As a young person, a professor and teacher can either enhance or diminish a young person’s imagination and vision. Also, it is worth nothing that young people rarely forget what a professor or teacher does or says. But through self-education, one’s sense of self-esteem and self-respect would not allow a person to subject themselves to a knocking down of a person’s grade due to the lack of imagination and vision on the part of an old and hackneyed professor whose views about the world are obsolete.
Previously, I mentioned Marco Polo, a Venetian merchant and writer of the late Medieval and early Renaissance period in Europe who by happenstance became an adviser and envoy in Beijing for Kublai Khan, who was the grandson of the famous Genghis Khan and was also the most powerful and wealthy Mongol emperor of all-time. Marco Polo is known to have had a sizeable share in Kublai Khan’s wealth, and as a result, Marco Polo’s nickname was “Il Milione,” which translates into “The Millions” in Italian.
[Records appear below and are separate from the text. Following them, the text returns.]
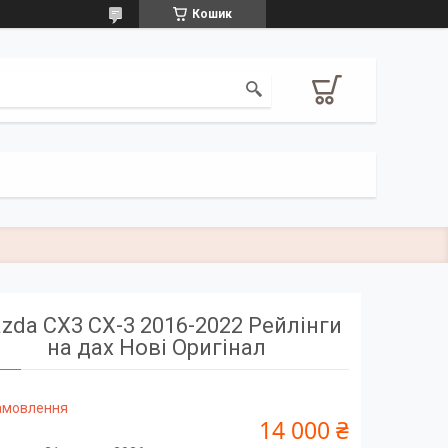
Кошик
zda CX3 CX-3 2016-2022 Рейлінги
на дах Нові Оригінал
замовлення
14 000 ₴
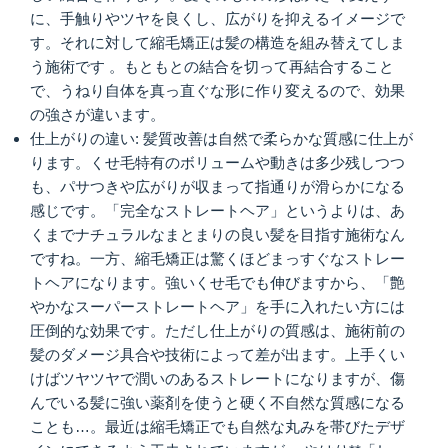
に、手触りやツヤを良くし、広がりを抑えるイメージで
す。それに対して縮毛矯正は髪の構造を組み替えてしま
う施術です 。もともとの結合を切って再結合すること
で、うねり自体を真っ直ぐな形に作り変えるので、効果
の強さが違います。
仕上がりの違い: 髪質改善は自然で柔らかな質感に仕上が
ります。くせ毛特有のボリュームや動きは多少残しつつ
も、パサつきや広がりが収まって指通りが滑らかになる
感じです。「完全なストレートヘア」というよりは、あ
くまでナチュラルなまとまりの良い髪を目指す施術なん
ですね。一方、縮毛矯正は驚くほどまっすぐなストレー
トヘアになります。強いくせ毛でも伸びますから、「艶
やかなスーパーストレートヘア」を手に入れたい方には
圧倒的な効果です。ただし仕上がりの質感は、施術前の
髪のダメージ具合や技術によって差が出ます。上手くい
けばツヤツヤで潤いのあるストレートになりますが、傷
んでいる髪に強い薬剤を使うと硬く不自然な質感になる
ことも…。最近は縮毛矯正でも自然な丸みを帯びたデザ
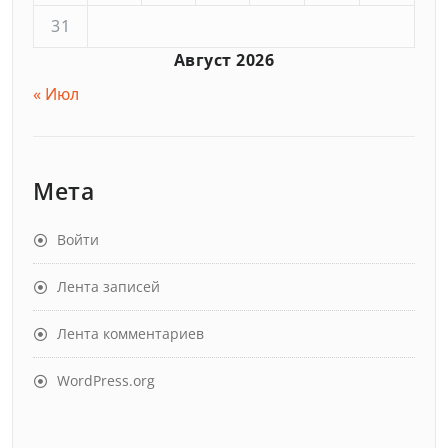
31
Август 2026
« Июл
Мета
Войти
Лента записей
Лента комментариев
WordPress.org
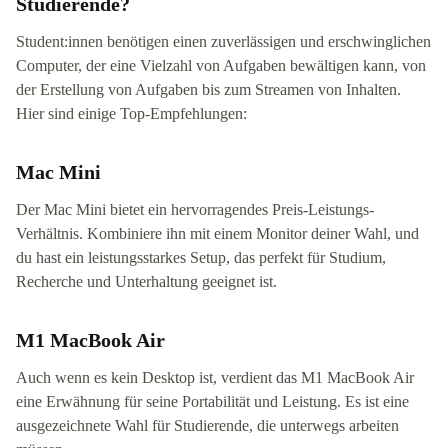
Studierende?
Student:innen benötigen einen zuverlässigen und erschwinglichen
Computer, der eine Vielzahl von Aufgaben bewältigen kann, von
der Erstellung von Aufgaben bis zum Streamen von Inhalten.
Hier sind einige Top-Empfehlungen:
Mac Mini
Der Mac Mini bietet ein hervorragendes Preis-Leistungs-
Verhältnis. Kombiniere ihn mit einem Monitor deiner Wahl, und
du hast ein leistungsstarkes Setup, das perfekt für Studium,
Recherche und Unterhaltung geeignet ist.
M1 MacBook Air
Auch wenn es kein Desktop ist, verdient das M1 MacBook Air
eine Erwähnung für seine Portabilität und Leistung. Es ist eine
ausgezeichnete Wahl für Studierende, die unterwegs arbeiten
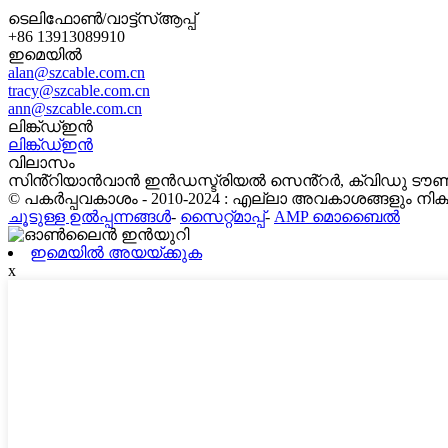
ടെലിഫോൺ/വാട്ട്‌സ്ആപ്പ്
+86 13913089910
ഇമെയിൽ
alan@szcable.com.cn
tracy@szcable.com.cn
ann@szcable.com.cn
ലിങ്ക്ഡ്ഇൻ
ലിങ്ക്ഡ്ഇൻ
വിലാസം
സിൻ്റിയാൻവാൻ ഇൻഡസ്ട്രിയൽ സെൻ്റർ, ക്വിഡു ടൗൺ, വ
© പകർപ്പവകാശം - 2010-2024 : എല്ലാ അവകാശങ്ങളും നിക്ഷി
ചൂടുള്ള ഉൽപ്പന്നങ്ങൾ
-
സൈറ്റ്മാപ്പ്
-
AMP മൊബൈൽ
ഇമെയിൽ അയയ്ക്കുക
x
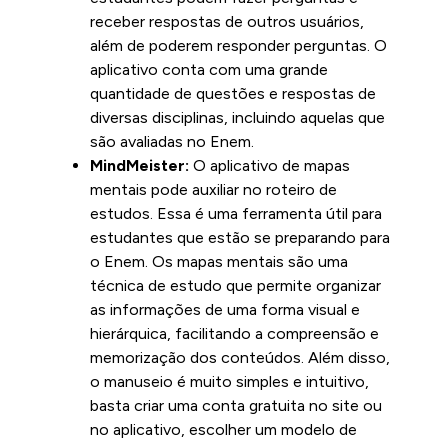
receber respostas de outros usuários,
além de poderem responder perguntas. O
aplicativo conta com uma grande
quantidade de questões e respostas de
diversas disciplinas, incluindo aquelas que
são avaliadas no Enem.
MindMeister:
O aplicativo de mapas
mentais pode auxiliar no roteiro de
estudos. Essa é uma ferramenta útil para
estudantes que estão se preparando para
o Enem. Os mapas mentais são uma
técnica de estudo que permite organizar
as informações de uma forma visual e
hierárquica, facilitando a compreensão e
memorização dos conteúdos. Além disso,
o manuseio é muito simples e intuitivo,
basta criar uma conta gratuita no site ou
no aplicativo, escolher um modelo de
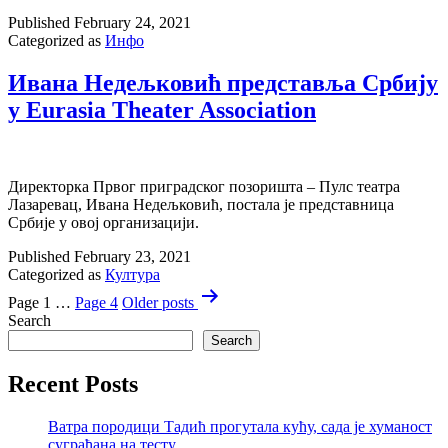
Published
February 24, 2021
Categorized as
Инфо
Ивана Недељковић представља Србију
у Eurasia Theater Association
Директорка Првог приградског позоришта – Пулс театра
Лазаревац, Ивана Недељковић, постала је представница
Србије у овој организацији.
Published
February 23, 2021
Categorized as
Култура
Posts
Page 1
…
Page 4
Older
posts
pagination
Search
Search
Recent Posts
Ватра породици Тадић прогутала кућу, сада је хуманост
суграђана на тесту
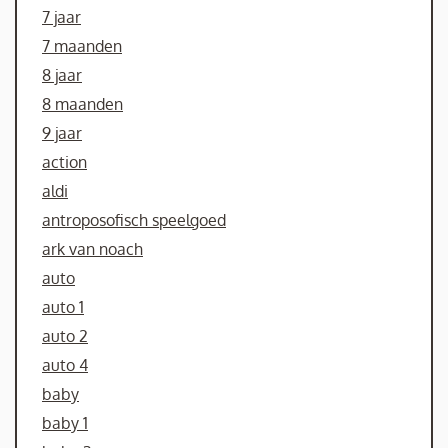
7 jaar
7 maanden
8 jaar
8 maanden
9 jaar
action
aldi
antroposofisch speelgoed
ark van noach
auto
auto 1
auto 2
auto 4
baby
baby 1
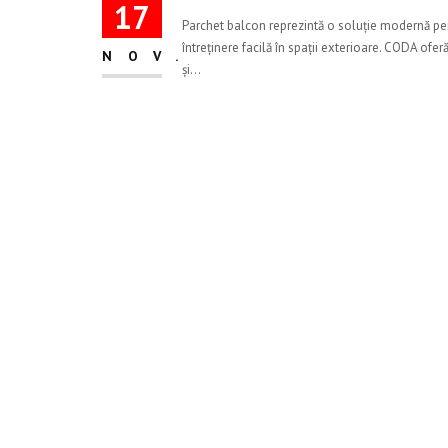
17
Parchet balcon reprezintă o soluție modernă pent
întreținere facilă în spații exterioare. CODA of
NOV.
și...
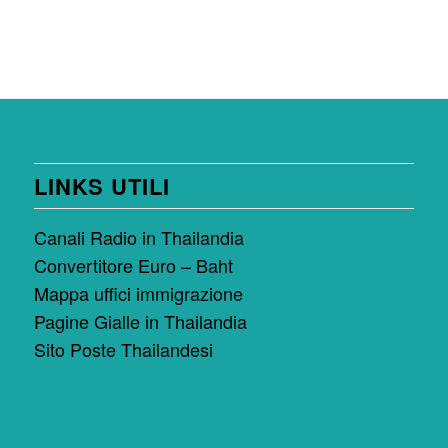
LINKS UTILI
Canali Radio in Thailandia
Convertitore Euro – Baht
Mappa uffici immigrazione
Pagine Gialle in Thailandia
Sito Poste Thailandesi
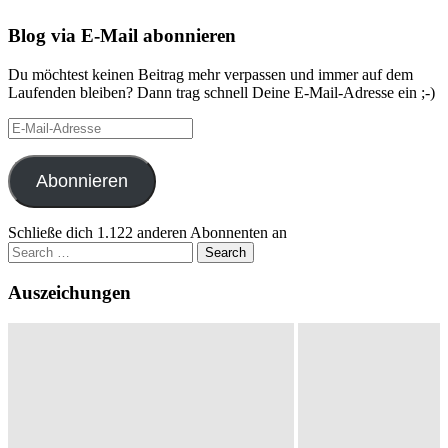
Blog via E-Mail abonnieren
Du möchtest keinen Beitrag mehr verpassen und immer auf dem
Laufenden bleiben? Dann trag schnell Deine E-Mail-Adresse ein ;-)
E-
Mail-
Adresse
Abonnieren
Schließe dich 1.122 anderen Abonnenten an
Search
for:
Auszeichungen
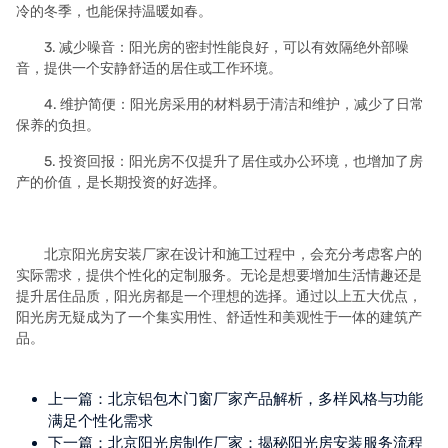
冷的冬季，也能保持温暖如春。
3. 减少噪音：阳光房的密封性能良好，可以有效隔绝外部噪
音，提供一个安静舒适的居住或工作环境。
4. 维护简便：阳光房采用的材料易于清洁和维护，减少了日常
保养的负担。
5. 投资回报：阳光房不仅提升了居住或办公环境，也增加了房
产的价值，是长期投资的好选择。
北京阳光房安装厂家在设计和施工过程中，会充分考虑客户的
实际需求，提供个性化的定制服务。无论是想要增加生活情趣还是
提升居住品质，阳光房都是一个理想的选择。通过以上五大优点，
阳光房无疑成为了一个集实用性、舒适性和美观性于一体的建筑产
品。
上一篇：
北京铝包木门窗厂家产品解析，多样风格与功能
满足个性化需求
下一篇：
北京阳光房制作厂家：揭秘阳光房安装服务流程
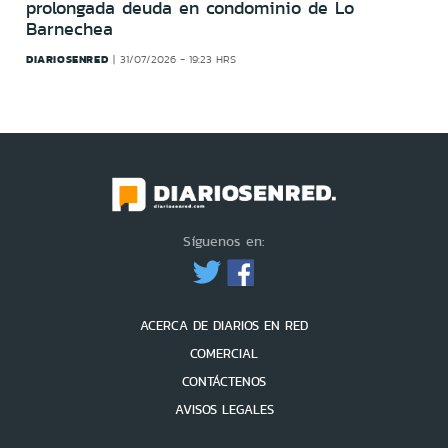
prolongada deuda en condominio de Lo
Barnechea
DIARIOSENRED
31/07/2026 - 19:23 HRS
Síguenos en:
ACERCA DE DIARIOS EN RED
COMERCIAL
CONTÁCTENOS
AVISOS LEGALES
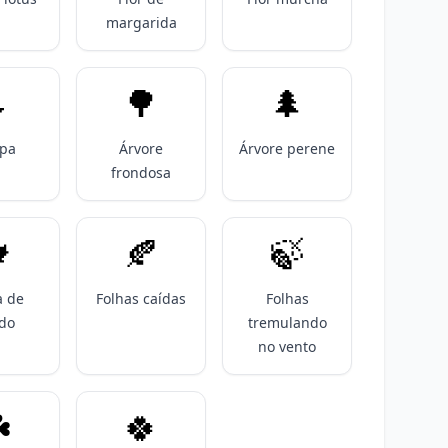
margarida

🌳
🌲
ipa
Árvore
Árvore perene
frondosa

🍂
🍃
a de
Folhas caídas
Folhas
do
tremulando
no vento
️
🍀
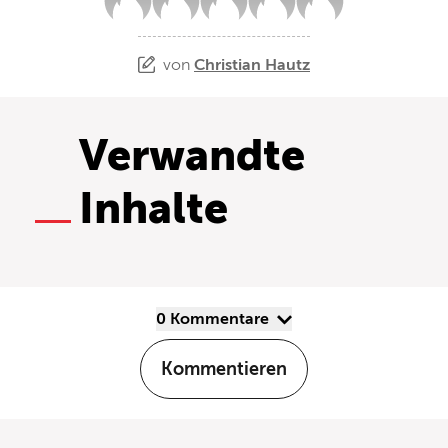
von
Christian Hautz
Verwandte
Inhalte
0 Kommentare
Kommentieren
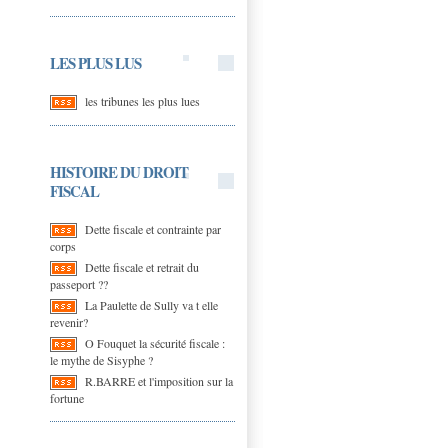
LES PLUS LUS
les tribunes les plus lues
HISTOIRE DU DROIT
FISCAL
Dette fiscale et contrainte par
corps
Dette fiscale et retrait du
passeport ??
La Paulette de Sully va t elle
revenir?
O Fouquet la sécurité fiscale :
le mythe de Sisyphe ?
R.BARRE et l'imposition sur la
fortune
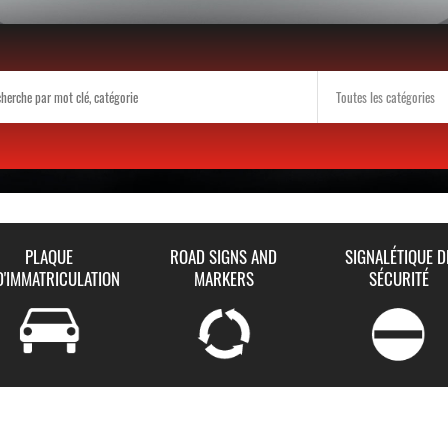
PLAQUE
ROAD SIGNS AND
SIGNALÉTIQUE D
D'IMMATRICULATION
MARKERS
SÉCURITÉ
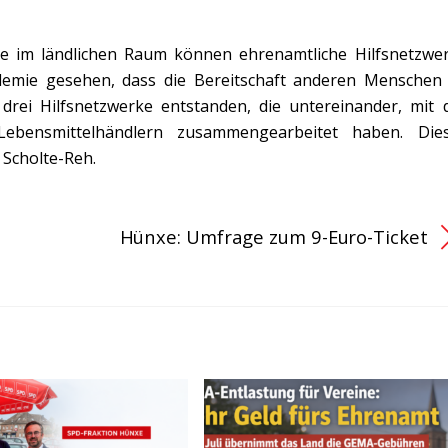
abe im ländlichen Raum können ehrenamtliche Hilfsnetzwe
demie gesehen, dass die Bereitschaft anderen Menschen
drei Hilfsnetzwerke entstanden, die untereinander, mit 
ebensmittelhändlern zusammengearbeitet haben. Die
 Scholte-Reh.
Hünxe: Umfrage zum 9-Euro-Ticket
In addition to having been credited for fostering trade ties between the West on one hand and China and India on the other hand, Marco Polo was also a famous travel writer.
To a certain extent, I have followed in the footsteps of Marco Polo in the sense that I am also an entrepreneur who has shared images of my travels and have written about my travels when I was on social media. The greatest travel writer of my time was none other than the late Anthony Bourdain, whose absence has clearly left a mark on the quality of what is broadcasted on television these days. But the greatest travel writer of all time is Ibn Battuta, a Moroccan Muslim who surpassed Marco Polo in terms of the number of kilometers travelled.
In the tenth grade, my AP World History instructor was a man named Gary Bender, who happens to be an American Jew. One of the assignments which Bender gave us for homework was to write a paper on Ibn Battuta and to identify the major “flaw” in his writings. According to Bender, Ibn Battuta’s biggest flaw was “bias.” Bender’s assumption that Ibn Battuta suffered from “bias” was one of my first experiences with what is known as Zionist envy and jealousy of Islamic culture, heritage, and history. After all, Zionists even stole the Medieval Arabic “Seal of Solomon” and appropriated it under the guise of the “Star of David.” However, there is a big difference between Zionism and Judaism. As I said before, one cannot generalize an entire group of people. Thus, it would be unjust and unfair to accuse all Jews of the Zionist envy and jealousy which I experienced in the tenth grade.